SUPPLIED RECORDS:
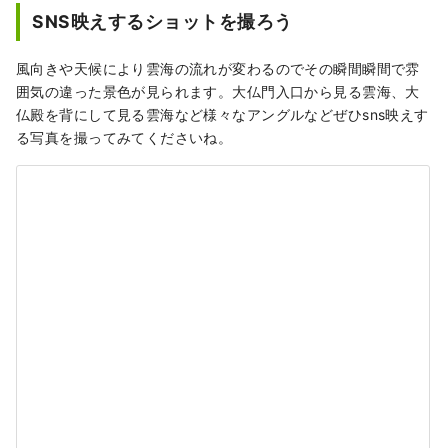
SNS映えするショットを撮ろう
風向きや天候により雲海の流れが変わるのでその瞬間瞬間で雰
囲気の違った景色が見られます。大仏門入口から見る雲海、大
仏殿を背にして見る雲海など様々なアングルなどぜひsns映えす
る写真を撮ってみてくださいね。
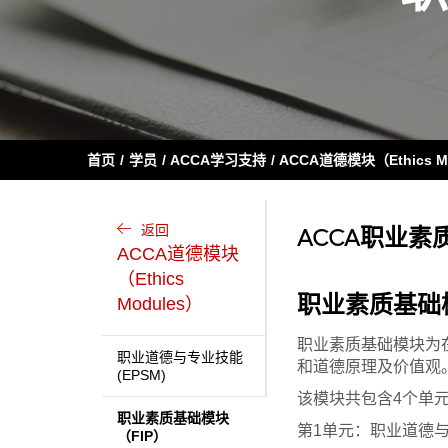
首页
学员
ACCA学习支持
ACCA道德模块（Ethics M
返回
ACCA职业素质基础模
ACCA道德模块
（Ethics
职业素质基础
Modules）
职业素质基础模块为
职业道德与专业技能
和道德原理及价值观
(EPSM)
该模块共包含4个单
职业素质基础模块
第1单元：职业道德与专业素质
（FIP）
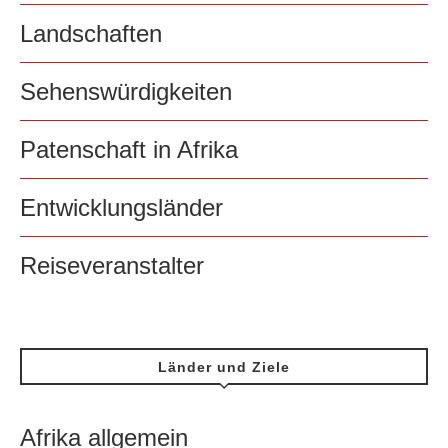
Landschaften
Sehenswürdigkeiten
Patenschaft in Afrika
Entwicklungsländer
Reiseveranstalter
Länder und Ziele
Afrika allgemein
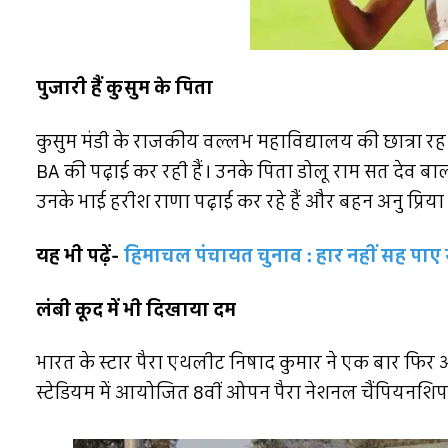
पुजारी हैं कुसुम के पिता
कुसुम मंडी के राजकीय वल्लभ महाविद्यालय की छात्रा रह चु
BA की पढ़ाई कर रही हैं। उनके पिता डोलू राम सत देव बालाक
उनके भाई हरीश राणा पढ़ाई कर रहे हैं और बहन अनु प्रिया प
यह भी पढ़ें-
हिमाचल पंचायत चुनाव : हार नहीं सह पाए सम
लंबी कूद में भी दिखाया दम
भारत के स्टार पैरा एथलीट निषाद कुमार ने एक बार फिर अ
स्टेडियम में आयोजित 8वीं ओपन पैरा नेशनल चैंपियनशिप म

YOUR GOAL: Go through the listing above and copy each line that contains "Afrika".

ANSWER:
Patenschaft in Afrika
Afrika allgemein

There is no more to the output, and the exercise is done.